Lets look at these claims in turn shall we?
-
There is no cognitive dissonance to consider two different issues differently what appals sceptics is not the possibility of regulation for a better environment but the notion of futile and intrusive regulation that may not work for a problem that may not actually be amenable to mitigation.
-
This is such a crock of the proverbial, conservatives and the entrepreneurs do cooperation all of the time in the business that they run The difference is that we conservatives are not wedded to innumerable committees and prefer instead to actually make decisions .
-
There is no society on the planet that does not wish to ensure that its members thrive and it is only the left that want to characterise this as a manifestation of evil. We live in a competitive world and each culture has a right to seek dominance in the global chook yard.
-
Most conservatives would be very happy top see the very minimalist type of governance. Unlike the left we conservatives recognise the reality of the Jihadist threat, and the necessity to act against it. Starry eyed leftists think that being nice, touchy feely, responses that pander to the absurd conspiracy theories so rampant in the Muslim diospria will buy us a safe and comfortable future but they are so so wrong.
These climate change naysayers will come in the fullness of time to be recognised for what they are – the contemporary equivalents of cretinous 19th century aristocrats who were too smug and stupid to understand the tide of change sweeping over their world – but unfortunately that won’t do the rest of us much good.

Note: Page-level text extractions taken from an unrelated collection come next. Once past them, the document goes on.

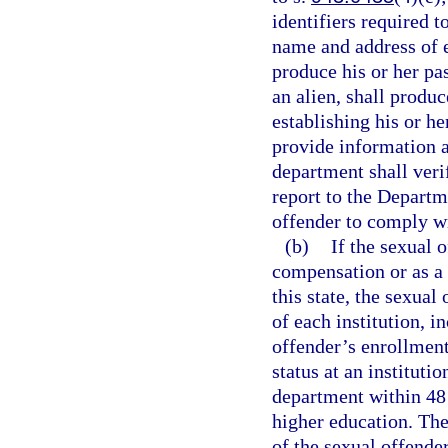
identifiers required t
name and address of e
produce his or her pas
an alien, shall produ
establishing his or he
provide information a
department shall veri
report to the Depart
offender to comply wi
(b)
If the sexual 
compensation or as a v
this state, the sexual
of each institution, 
offender’s enrollment
status at an instituti
department within 48 h
higher education. The
of the sexual offende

Their pernicious activities are the final reason why it will prove impossible for governments to act until it’s too late; they provide a rallying point for all the sordid selfish interests who couldn’t give a shit what happens to the rest of humanity as long as nothing interferes with their worship of the great god ‘Teh Economy’.
Having previously insisted that nothing could be done at a global level because of the nature of our governments the author now insists that it is the fault of we poor honest sceptics that the social changes desired by the AGW crowd can not be made to happen. I suggest that instead of comparing the very small number of unbelievers to “19th century Aristocrats”*that we should instead be seen as the equivelent to Andersen’s small boy who made the point about his monarch’s nakedness.

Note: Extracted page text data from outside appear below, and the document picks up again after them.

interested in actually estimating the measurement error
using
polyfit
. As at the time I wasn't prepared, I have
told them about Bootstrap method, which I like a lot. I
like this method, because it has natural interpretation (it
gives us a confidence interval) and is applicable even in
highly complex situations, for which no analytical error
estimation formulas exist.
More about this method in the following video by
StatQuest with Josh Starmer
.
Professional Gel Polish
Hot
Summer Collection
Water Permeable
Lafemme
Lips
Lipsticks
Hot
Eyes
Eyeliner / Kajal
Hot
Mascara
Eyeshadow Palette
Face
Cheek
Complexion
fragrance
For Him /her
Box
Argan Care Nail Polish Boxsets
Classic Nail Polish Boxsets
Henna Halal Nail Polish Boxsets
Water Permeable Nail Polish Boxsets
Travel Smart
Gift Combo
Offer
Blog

The reality is that those who believe in AGW are succumbing to a millenarian cult that is just as crazy as the ones propagated by Jim Jones or Marshal Applegate. The reasons that they can’t get the governments of the world to “get with the program” has very little to do with the desires of business people or the words of the sceptics, but a great deal to with the ephemeral nature of the “science” and the paucity of its proofs.
Apologies for the long and unwieldy the post … it’s symptomatic of the nature of the complex maze of issues that together constitute climate change, and illustrates as well as anything why it is beyond the capacity of our social institutions to do anything useful about it.

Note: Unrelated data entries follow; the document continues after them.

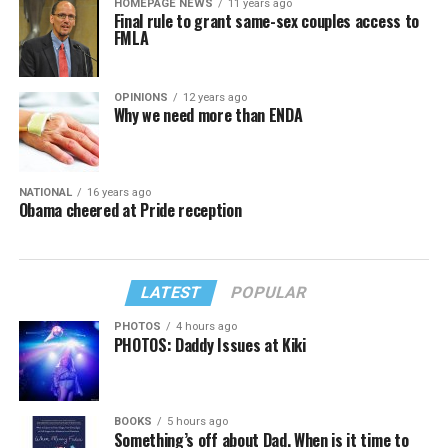
HOMEPAGE NEWS
11 years ago
Final rule to grant same-sex couples access to
FMLA
OPINIONS
12 years ago
Why we need more than ENDA
NATIONAL
16 years ago
Obama cheered at Pride reception
LATEST
POPULAR
PHOTOS
4 hours ago
PHOTOS: Daddy Issues at Kiki
BOOKS
5 hours ago
Something’s off about Dad. When is it time to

Yes it certainly was along post, and something of a rambling argument as well. It swings from a contention that is quite fair and reasonable, namely that attempts to get some sort of global agreement on climate change is impossible to a wide-eyed conspiracy theory at its conclusion. Sadly this sort of thinking is rampant on the left among the followers of the green religion and I recommend that if you are convinced that the climate will be getting hotter, for what ever reason that you forget any hubristic notion that we can stop the changes and think instead about how to adapt to a new climate paradigm Here might well be a good place to start.
Cheers Comrades
8)
* I wonder if the author is alluding to the French revolution here because if he is then perhaps he means “18th century Aristocrats”


That was good. I was thinking along the same lines when I first read that post.